Hammonds batted .302 with 11 RBIs and no homers in 86 at-bats for the Reds before going on the disabled list. Hammonds is expected to be ready for spring training.

Yesterday's procedure, however, gave Hammonds a sense of vindication as he felt the Orioles consistently doubted his desire to play. Hamstring, disk and wrist injuries limited his time this season as he batted .269 with six home runs and 28 RBIs in 171 at-bats.

"They've been on me all year for not hitting home runs," said Hammonds. "Now they know all my stuff was broken."

If looks could kill

Some of the Orioles may have gotten some strange looks leaving the ballpark last night.

As part of the traditional rookie hazing, the first-year players found women's clothing hanging in their lockers after the game. Even assistant trainer Brian Ebel, whose clean-shaven head makes it easier for him to stand out in a crowd, had a dress waiting for him.

Infielder P. J. Forbes wore a plaid skirt with knee socks. "It's a little chilly for the evening," he said, sitting at his locker with his legs crossed.

Calvin Pickering, who weighs around 275 pounds, pulled a pink dress over a T-shirt and shorts, earning the nickname "Grandmama" from Rafael Palmeiro. Showing no fashion sense, he also wore black socks and sandals.

Ryan Minor, who's 6 feet 7, wore a pink dress covered with roses. Infielder Jerry Hairston, tugging on a purple dress that didn't cover much, pleaded for a pair of shorts.

Muscular outfielder Danny Clyburn barely could squeeze into his dress.

"Let me tell you something," said reliever Alan Mills, "you can pTC never dress in drag. There's nothing feminine about that body."

Key: Bullpen future?

Orioles manager Ray Miller is lobbying for Jimmy Key to return next season in the same role he's taken on since leaving the rotation, as a left-handed specialist who can work an inning or two and help carry a game to the closer.

Key, 37, has ruled out having surgery on his left shoulder, which probably would be the only way for him to resume starting. Earlier this year, he had shown little interest in continuing to pitch in a limited capacity, saying he would make a decision after the season.

Since Key will be a free agent, Miller said he'd probably have to sign a low-base contract with lots of incentives.

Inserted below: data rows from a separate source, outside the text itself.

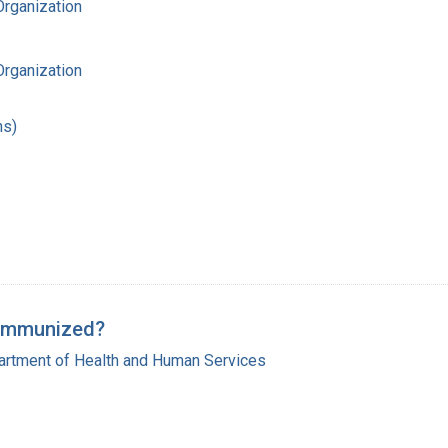
Organization
Organization
hs)
y Immunized?
artment of Health and Human Services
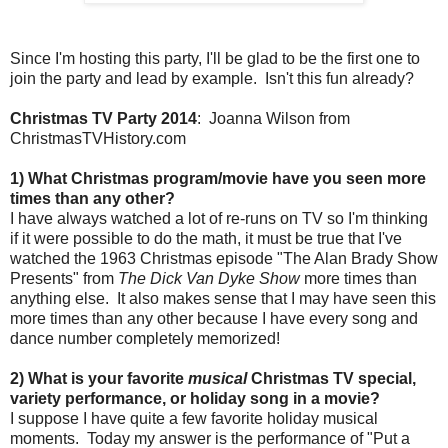
Since I'm hosting this party, I'll be glad to be the first one to
join the party and lead by example. Isn't this fun already?
Christmas TV Party 2014
: Joanna Wilson from
ChristmasTVHistory.com
1) What Christmas program/movie have you seen more
times than any other?
I have always watched a lot of re-runs on TV so I'm thinking
if it were possible to do the math, it must be true that I've
watched the 1963 Christmas episode "The Alan Brady Show
Presents" from
The Dick Van Dyke Show
more times than
anything else. It also makes sense that I may have seen this
more times than any other because I have every song and
dance number completely memorized!
2) What is your favorite
musical
Christmas TV special,
variety performance, or holiday song in a movie?
I suppose I have quite a few favorite holiday musical
moments. Today my answer is the performance of "Put a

"That's going to be his decision. But that's a meaningful role," Miller said of the bullpen.

Around the horn

Shannon Stewart became the fifth Blue Jay to steal 50 bases in a season. Eric Davis ranks third in the American League with a .328 average, trailing New York's Bernie Williams (.335) and Boston's Mo Vaughn (.332). Ken Singleton holds the club record for highest single-season average at .3283 in 1977. Roberto Alomar batted .3282 in 1996. Miller said he might bat Davis leadoff in Boston "to make sure he gets a full amount of at-bats because he's played his [butt] off the second half and he deserves the right to qualify for it." Since Frank Robinson hit a league-leading .316 in 1966, only three Orioles have finished in the top five in the AL batting race: Singleton was third in 1977, Eddie Murray was fourth in 1982 (.316) and Cal Ripken was fifth in 1983 (.318). Fernandez's fifth-inning single gave the Blue Jay a career-high 71 RBIs this season.